Understanding emergence of antimycobacterial dose dependent resistance

Concentration dependency of phenotypic and genotypic isoniazid-rifampicin resistance emergence was investigated to obtain a mechanistic understanding on how anti-mycobacterial drugs facilitate the emergence of bacterial populations that survive throughout treatment. Using static kill curve experiments, observing two evolution cycles, it was demonstrated that rifampicin resistance was the result of non-specific mechanisms and not associated with accumulation of drug resistance encoding SNPs. Whereas, part of isoniazid resistance could be accounted for by accumulation of specific SNPs, which was concentration dependent. Using a Hollow Fibre Infection Model it was demonstrated that emergence of genotypic resistance only occurs when antibiotic levels fall below MIC although MICs are typically maintained following clinical dosing provided that adherence to the regimen is good.
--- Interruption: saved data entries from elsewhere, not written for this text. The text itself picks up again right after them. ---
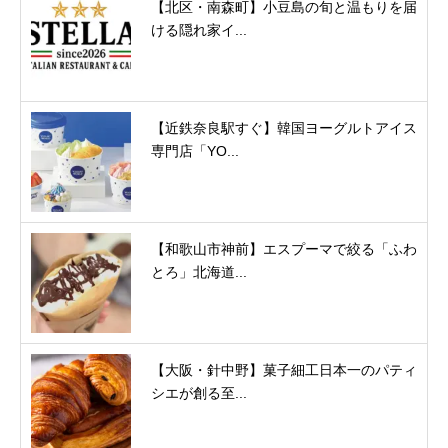
【北区・南森町】小豆島の旬と温もりを届
ける隠れ家イ...
【近鉄奈良駅すぐ】韓国ヨーグルトアイス
専門店「YO...
【和歌山市神前】エスプーマで絞る「ふわ
とろ」北海道...
【大阪・針中野】菓子細工日本一のパティ
シエが創る至...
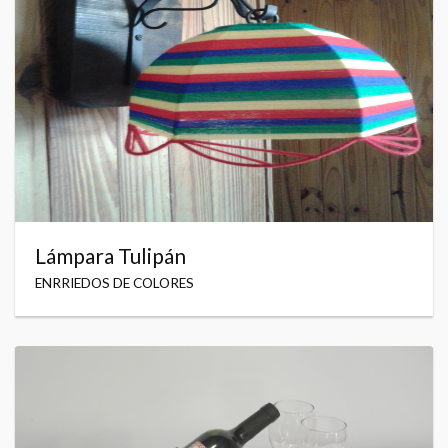
Lámpara Tulipán
ENRRIEDOS DE COLORES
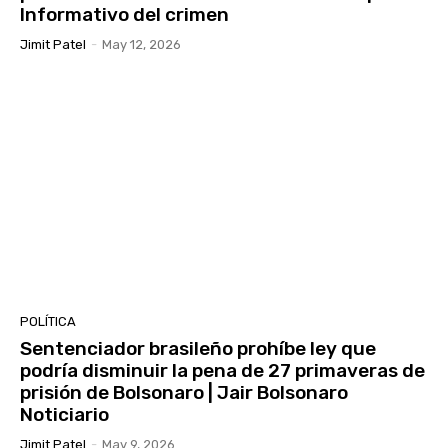
Informativo del crimen
Jimit Patel
-
May 12, 2026
POLÍTICA
Sentenciador brasileño prohíbe ley que
podría disminuir la pena de 27 primaveras de
prisión de Bolsonaro | Jair Bolsonaro
Noticiario
Jimit Patel
-
May 9, 2026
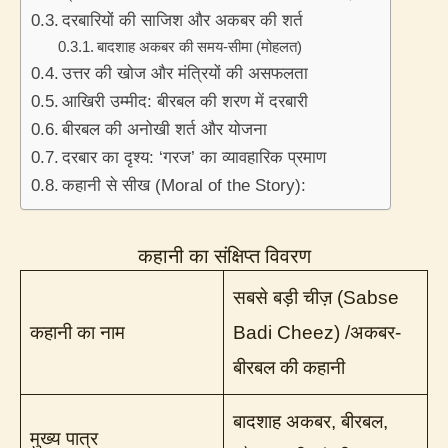
दरबारियों की साजिश और अकबर की शर्त
बादशाह अकबर की समय-सीमा (मोहलत)
उत्तर की खोज और मंत्रियों की असफलता
आखिरी उम्मीद: बीरबल की शरण में दरबारी
बीरबल की अनोखी शर्त और योजना
दरबार का दृश्य: ‘गरज’ का व्यावहारिक प्रमाण
कहानी से सीख (Moral of the Story):
कहानी का संक्षिप्त विवरण
सबसे बड़ी चीज़ (Sabse
कहानी का नाम
Badi Cheez) /अकबर-
बीरबल की कहानी
बादशाह अकबर, बीरबल,
मुख्य पात्र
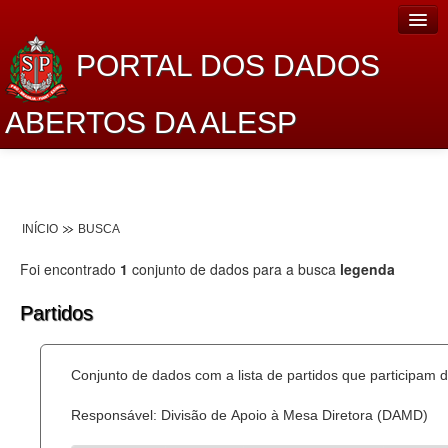
PORTAL DOS DADOS
ABERTOS DA ALESP
Home
Sobre o projeto
INÍCIO
BUSCA
Dados Abertos Alesp
Foi encontrado
1
conjunto de dados para a busca
legenda
Lei de Acesso à Informação
Partidos
Dados Governamentais Abertos
Planejamento
Conjunto de dados com a lista de partidos que participam d
Catálogo de dados
Responsável: Divisão de Apoio à Mesa Diretora (DAMD)
Processo Legislativo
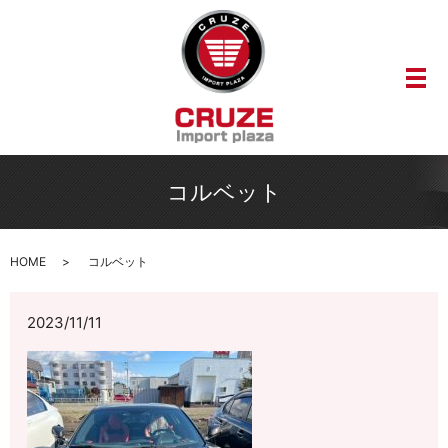
メ
コルベット
HOME
コルベット
2023/11/11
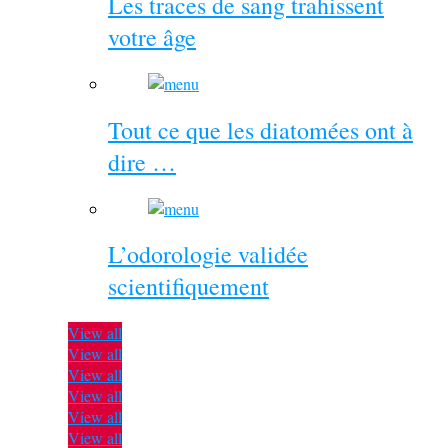
Les traces de sang trahissent
votre âge
Tout ce que les diatomées ont à
dire …
L’odorologie validée
scientifiquement
View all
View all
View all
View all
View all
View all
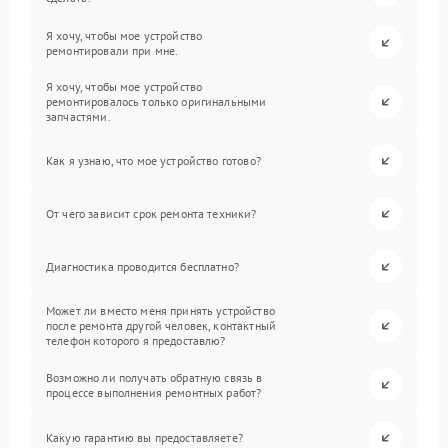
Я хочу, чтобы мое устройство
ремонтировали при мне.
Я хочу, чтобы мое устройство
ремонтировалось только оригинальными
запчастями.
Как я узнаю, что мое устройство готово?
От чего зависит срок ремонта техники?
Диагностика проводится бесплатно?
Может ли вместо меня принять устройство
после ремонта другой человек, контактный
телефон которого я предоставлю?
Возможно ли получать обратную связь в
процессе выполнения ремонтных работ?
Какую гарантию вы предоставляете?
This study showed that disentangling and quantifying concentration dependent emergence of resistance provides improved rational for drug and dose selection although further work on understanding underlying mechanisms is needed to improve the drug development pipeline. One Sentence Summary Disentangling and quantifying concentration dependent emergence of resistance will contribute to better informed drug and dose selection for anti-mycobacterial combination therapy. ### Competing Interest Statement The authors have declared no competing interest.